We also know that in 2019, Ali made its contribution to SpringCloud ecology and Nacos was born. Nacos supports both AP and CP models, increasing the diversity of the open source world. When using ZooKeeper, it is important to pay attention to cluster size and usage scenarios.

04 Task scheduling system xxl-job

Time has come to 2018, the technical department needs a reliable task scheduling system. I used xxL-job at first, but I don’t know how to use it all the time. From the source to optimize the transformation of a total of 3 stages.

In phase 1, after looking at the xxL-job source code, my first instinct was “simple.” This is because the author has made this system out of the box to the maximum extent, removing the Quartz cluster scheduling mode, and developing the database based scheduler.

However, the company has developed its own RPC service, so it is not easy for other teams to add JobHandler with XXL-job. So initially, I changed the scheduler code to use the company’S RPC for execution, but replaced the JobHandler of xxL-job with the ServiceId of the company’s RPC. It works fine. It meets the company’s requirements.

Phase 2, why do I want to optimize another wave? The current RPC scheduling is synchronous and does not support asynchronous execution. If the RPC execution task is long, the scheduling thread of xxL-job will be blocked.

I approached Meituan’s friend and asked him how his company designed its task scheduling system. He showed me the execution process of The Meituan task scheduling system Crane. Considering the confidentiality, he only told me the principle of it. I made the following architectural design according to his description:

When schedule-client receives a scheduling request, it drops the task to the thread pool for asynchronous execution and immediately returns it to the scheduling server so that it does not block.

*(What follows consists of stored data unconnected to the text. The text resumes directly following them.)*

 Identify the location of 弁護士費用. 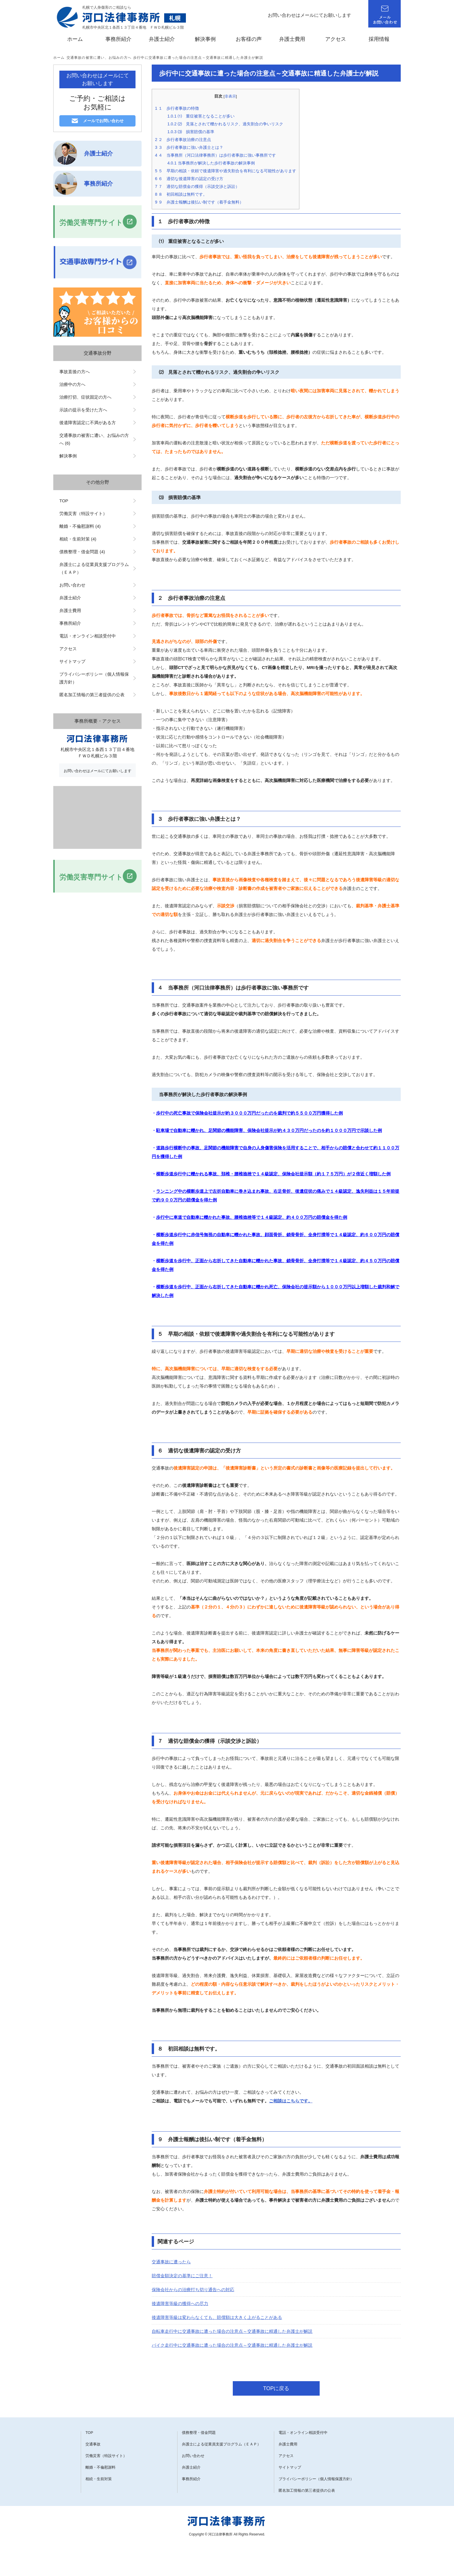 (292, 39). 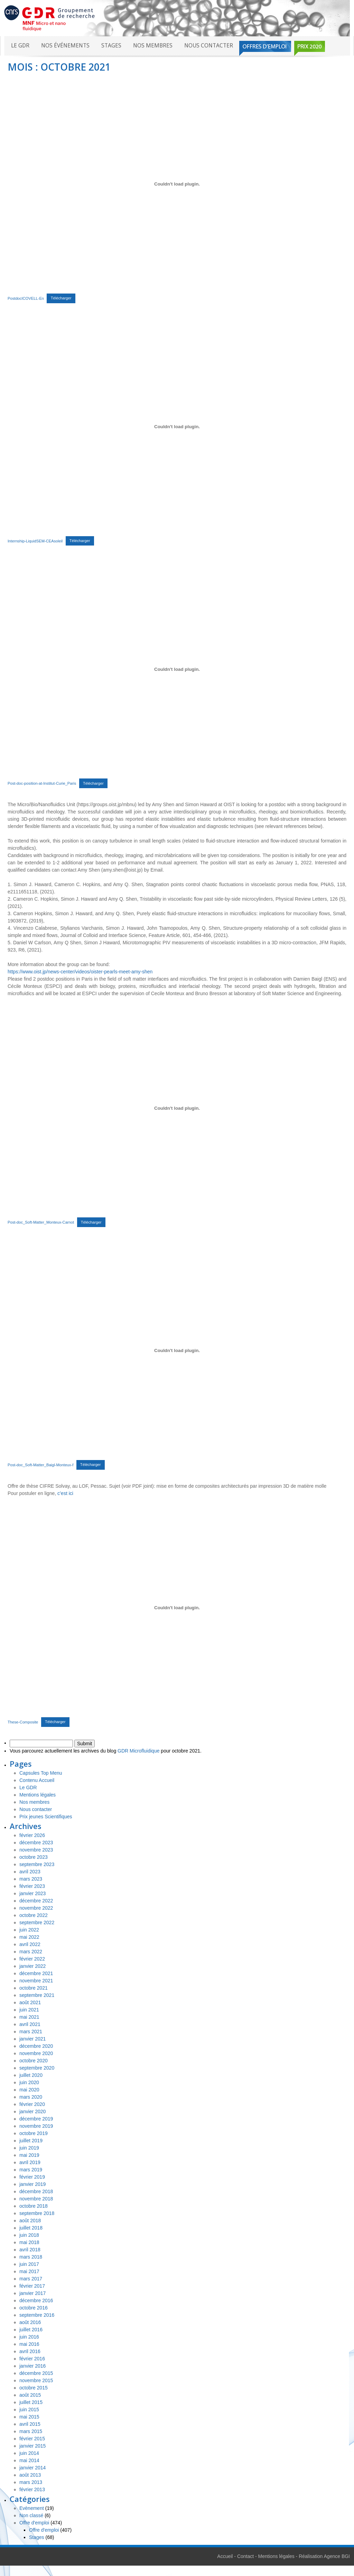 Image resolution: width=354 pixels, height=2576 pixels. Describe the element at coordinates (61, 298) in the screenshot. I see `Télécharger` at that location.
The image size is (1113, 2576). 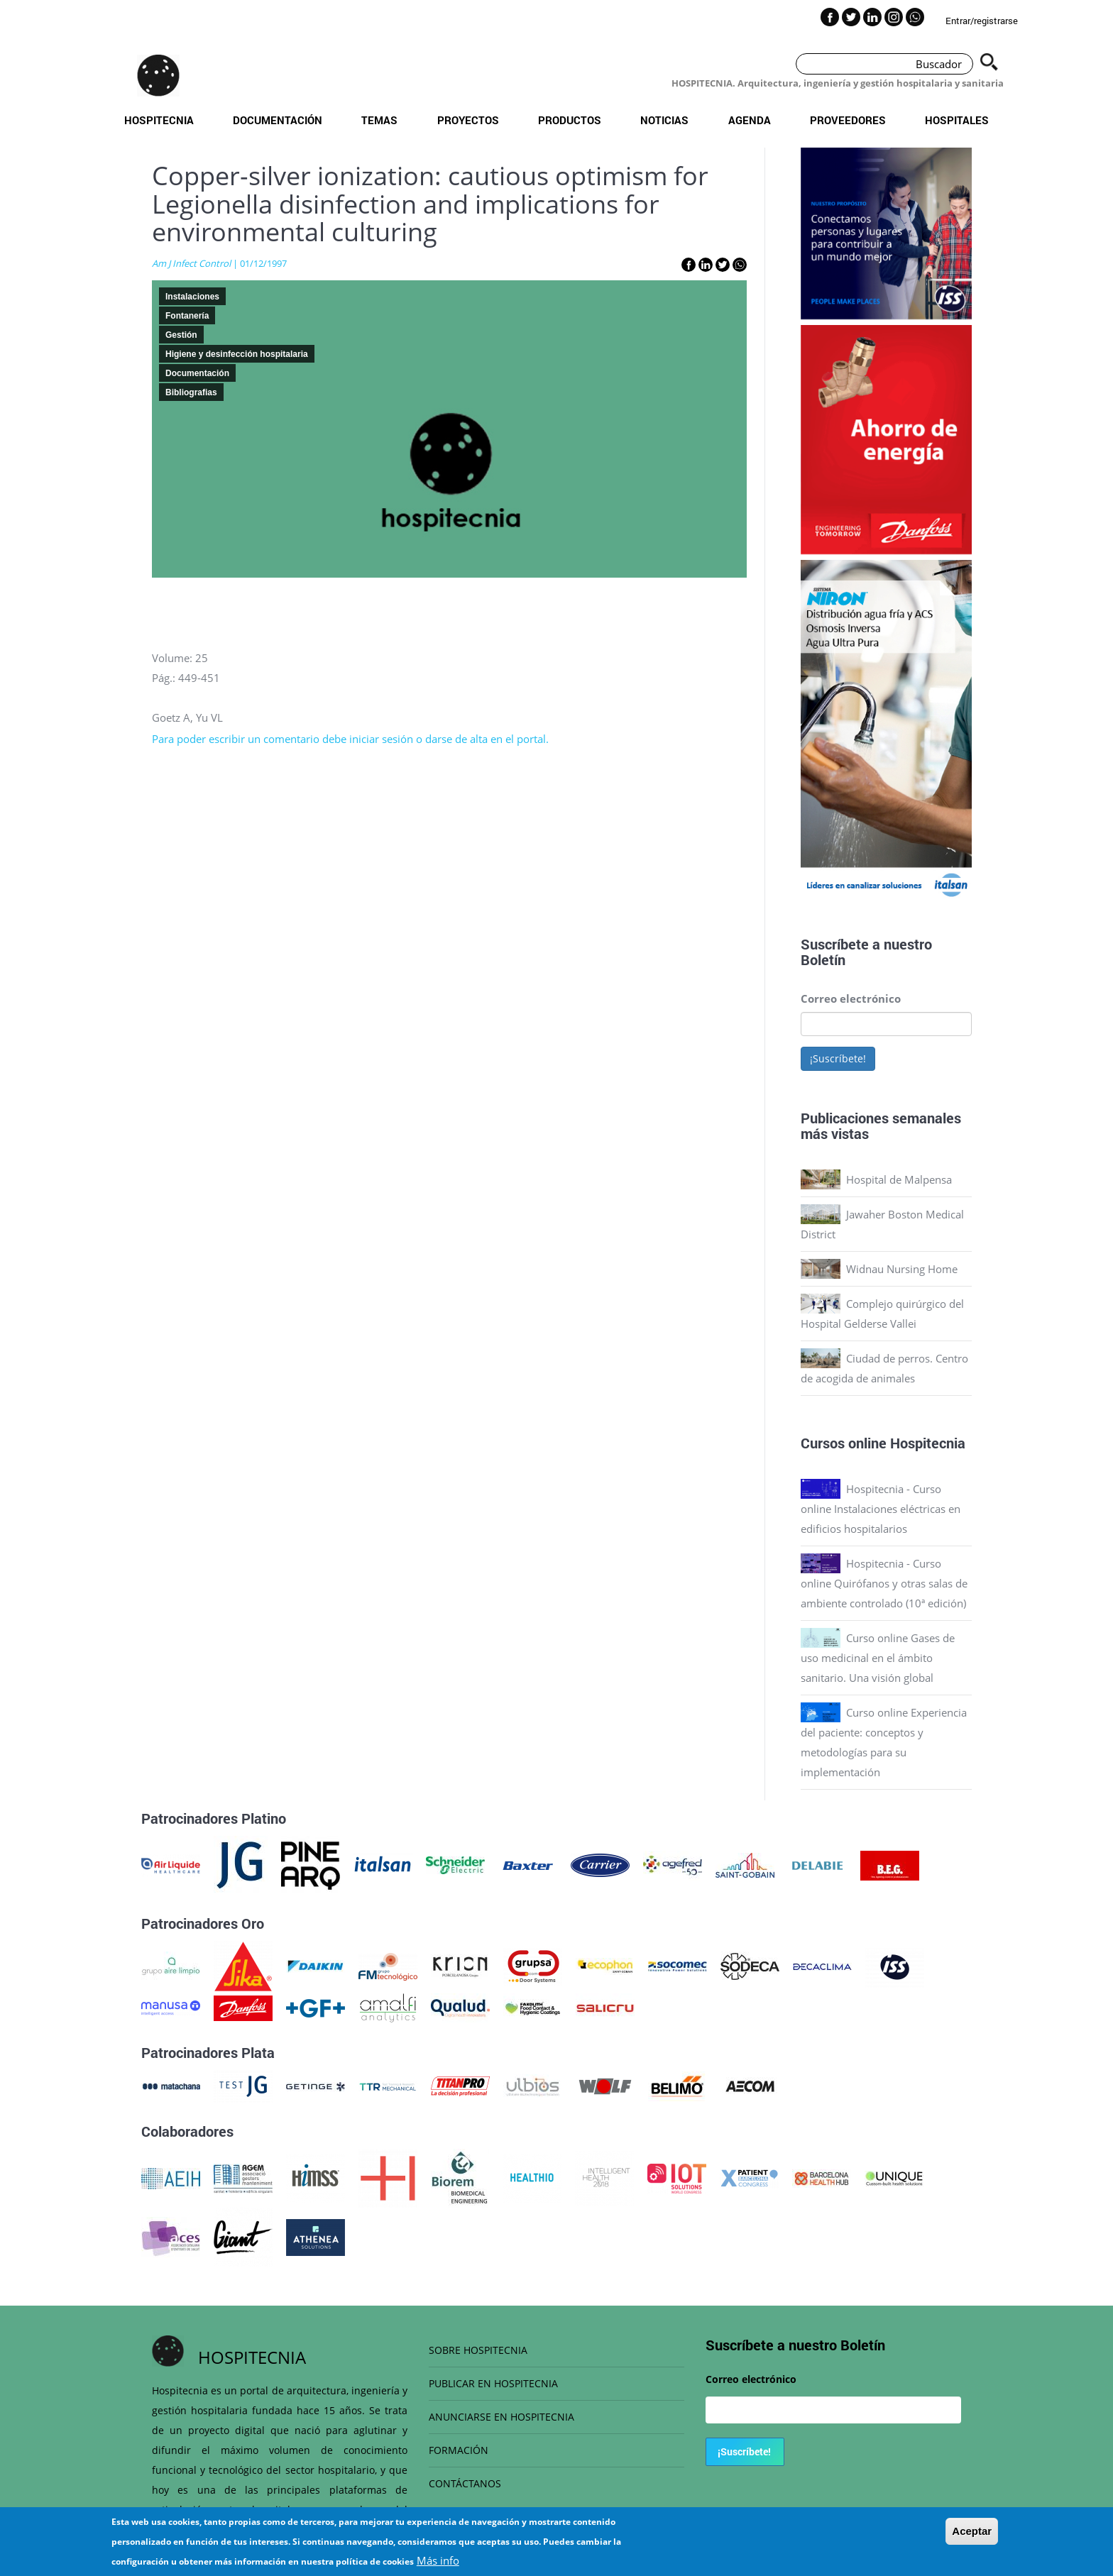 What do you see at coordinates (848, 120) in the screenshot?
I see `Proveedores` at bounding box center [848, 120].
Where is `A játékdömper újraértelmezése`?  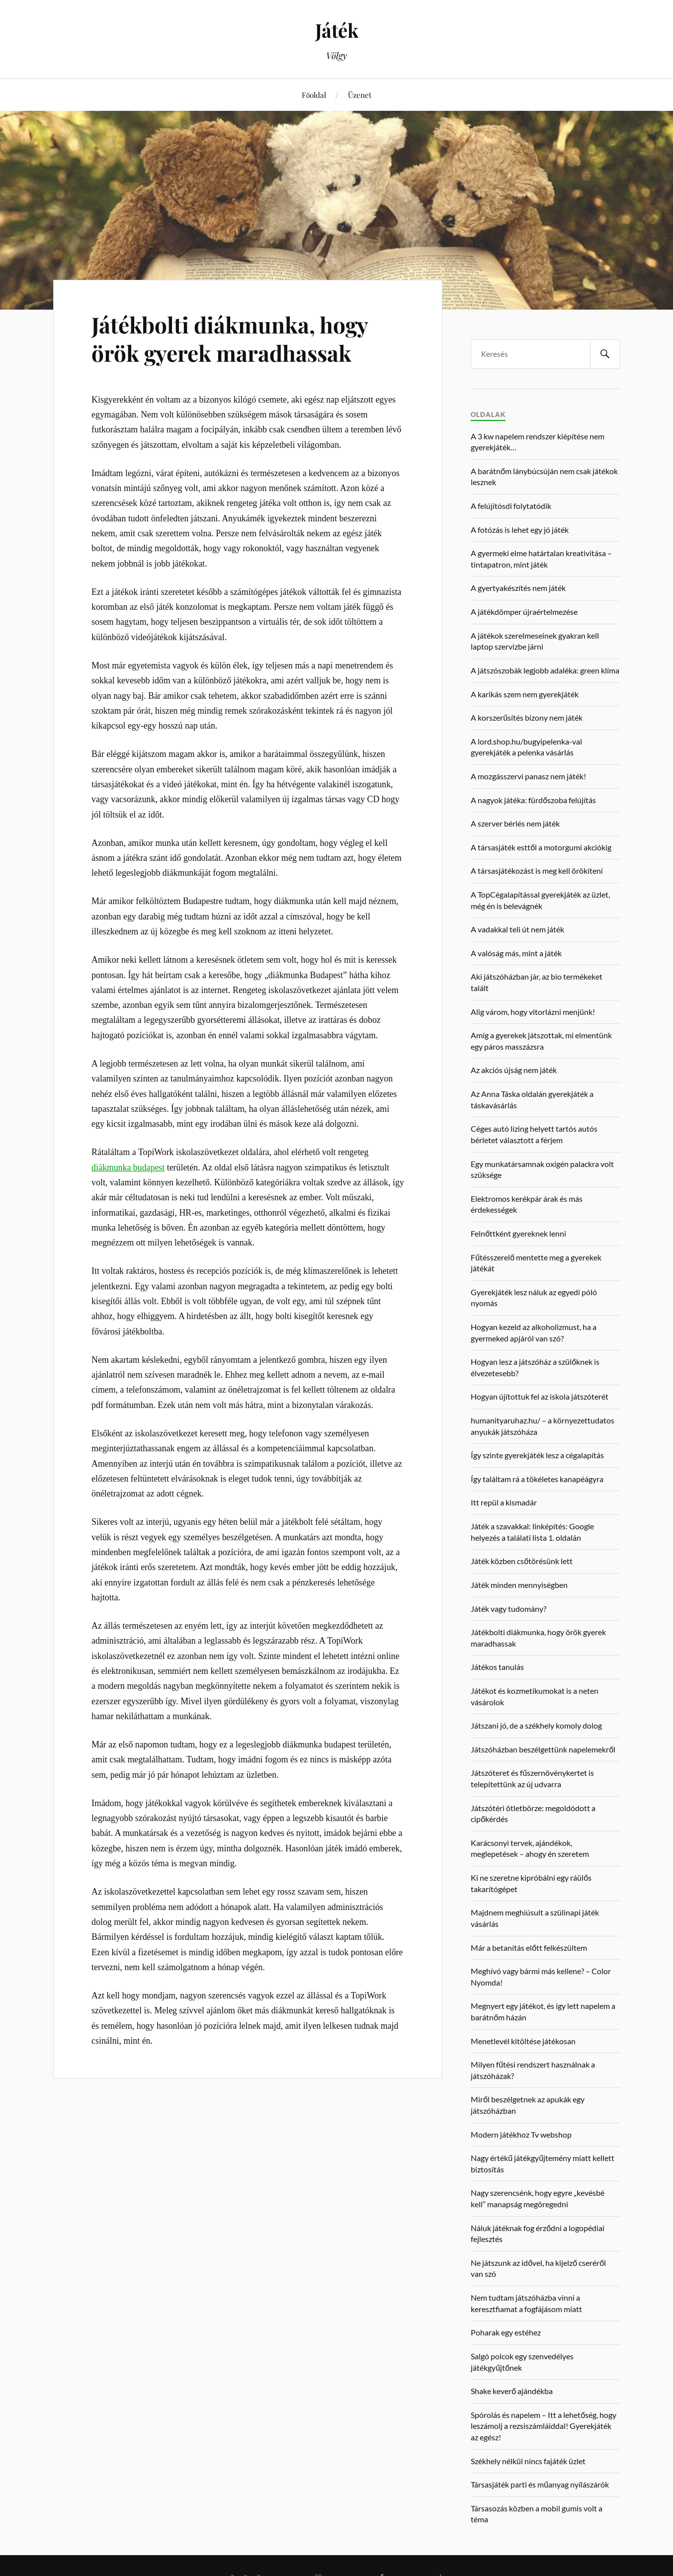 A játékdömper újraértelmezése is located at coordinates (524, 611).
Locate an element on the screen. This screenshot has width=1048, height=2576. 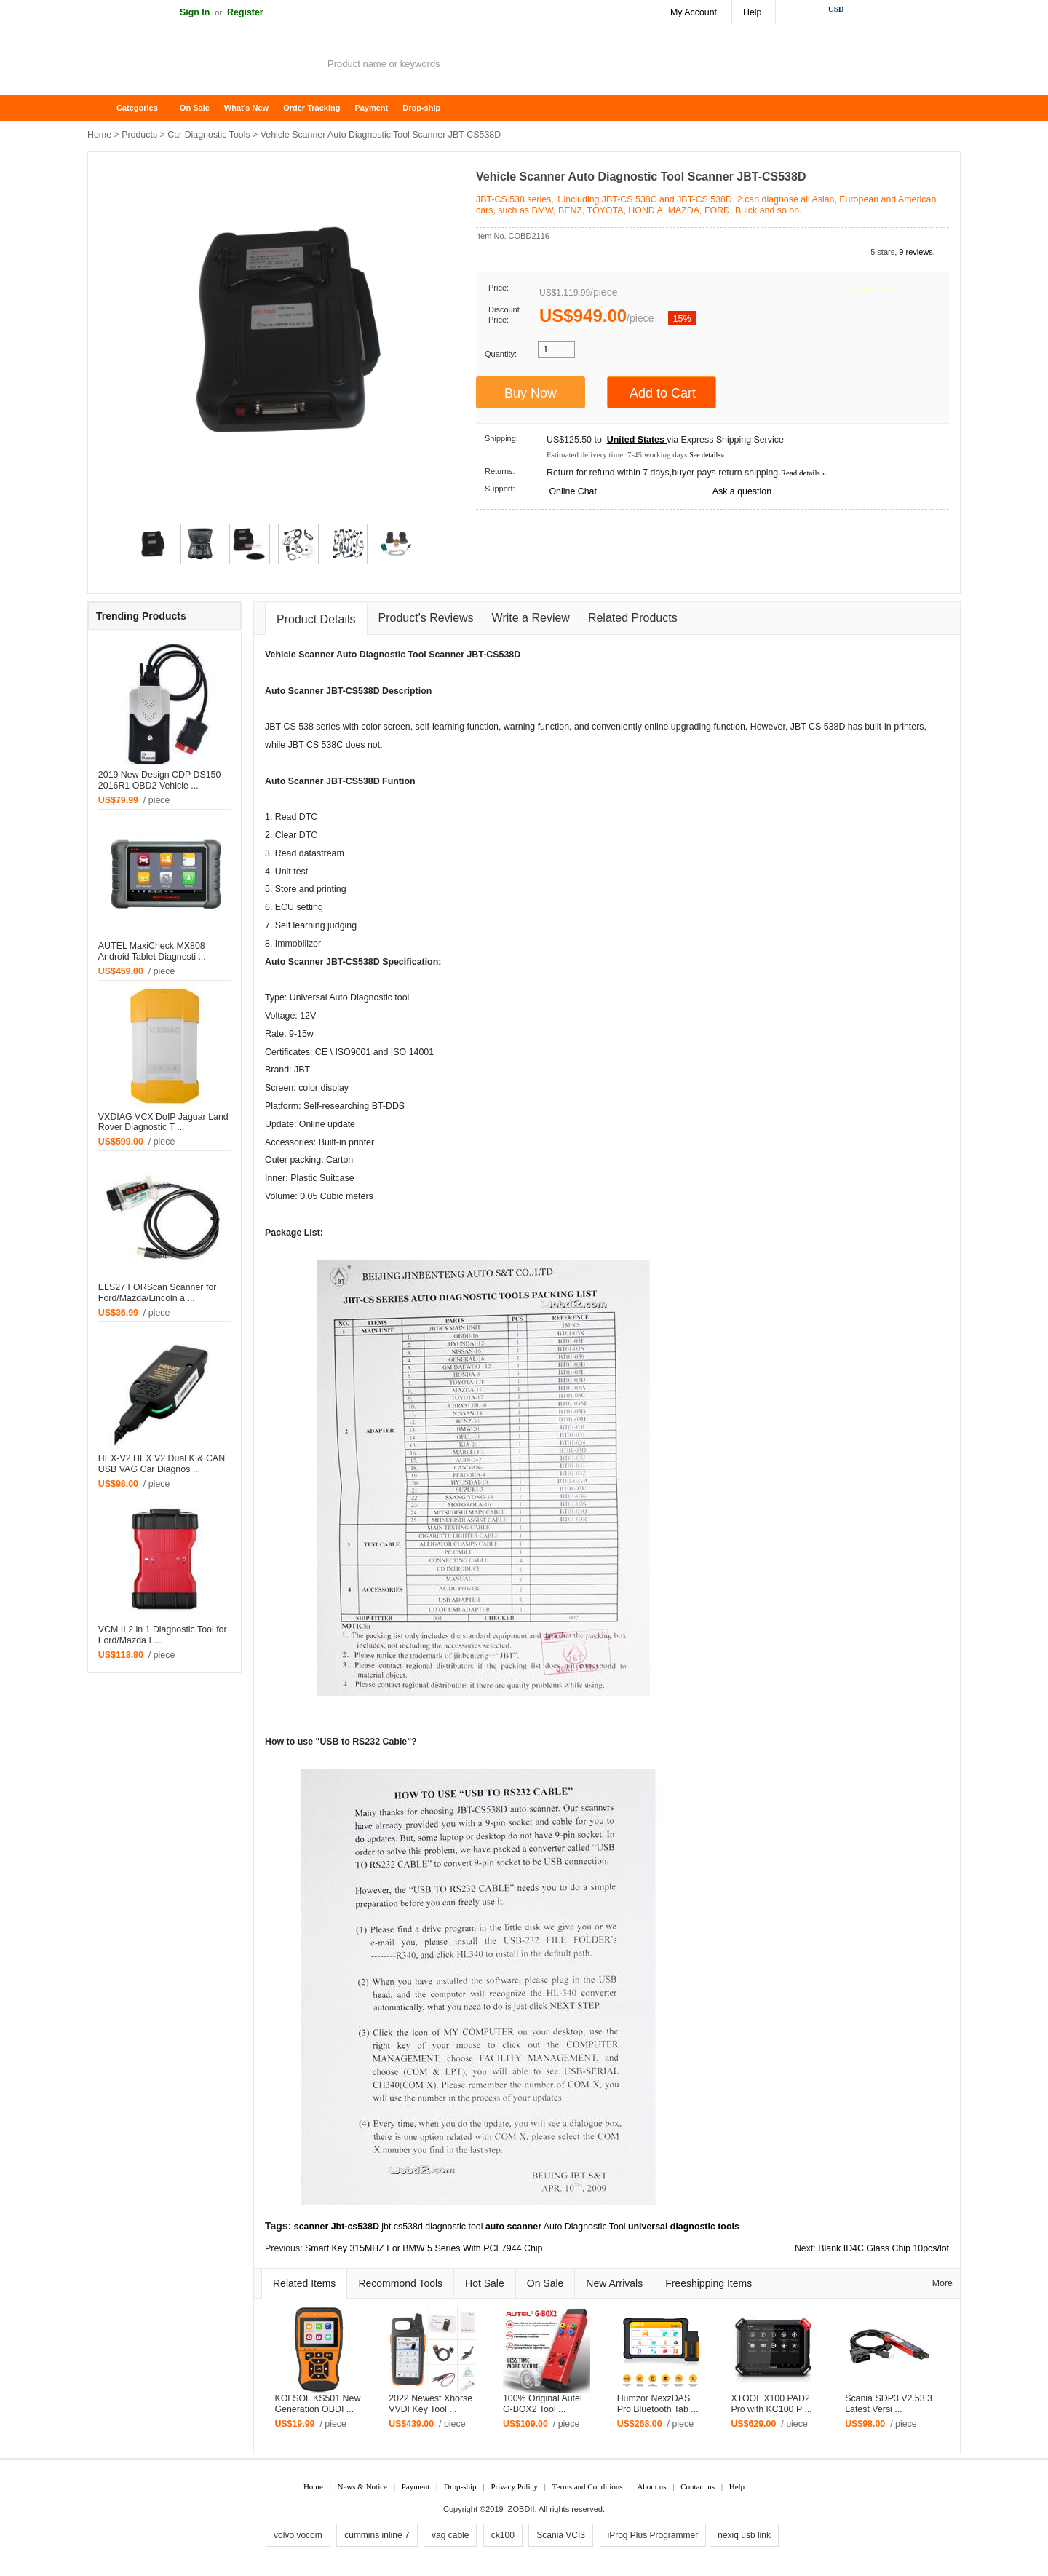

In stage 3, architecture alone is useless. How to achieve a more elegant implementation in engineering? I think of The Schedulex of Aliyun. If I were a developer of Aliyun, how would I design a good task scheduling system to support the task scheduling of 100 billion levels every day?

I looked through schedulex’s open documentation and client-side source code, and it was a treasure trove. The Schedulex client contains the following highlights:

1. RPC calls are similar to RocketMQ Remoting

2. Task scheduling is triggered by RPC, with a unified registry (NameServer mode)

3, support multi-port startup, in case the current port startup failure

4. Task execution and task scheduling thread pools are isolated

Drawing on these advantages, I soon completed the project implementation, technical colleagues are still satisfied with the transformation. But I do know that there are two problems with the current system:

1, task scheduling heavily depends on the database, when there are really 100,000, 200,000 level of tasks, task allocation and scheduling trigger will certainly have bottlenecks.

2. When the system is a container, can it be used normally?

Therefore, at the beginning of this year, I wrote down a relatively complete task scheduling system of my own on GitHub, replacing Quartz with time wheel, and changing task trigger to server push mode.

In the process of writing task scheduling, I am actually constantly surpassing myself. If I want to make it a work that can match the target of the industry, I must learn from the most advanced technical products and excellent peers in the industry.

Write the 05 at the end

Review those chasing the source of the intravenous drip, surge of emotion, a long time can not calm down. They are some of my fondest memories of being an architect.

Your work is going to fill a large part of your life, and the only way to be truly satisfied is to do what you truly believe is great work. And the only way to do great work is to love it.

Focus on what you are doing now and do everything to the limit of your ability. You may not have a great sense of achievement at this time, but at some point in the future, you may suddenly have a feeling of hindsight, “suddenly look back, the lights are dim.”

Dear programmer friends, love what you choose, full devotion, I believe you will have income.


About the author: 985 master, former Engineer of Amazon, now 58-year-old technical director

Welcome to pay attention to my personal public number: Wuge Ramble IT, wonderful original constantly!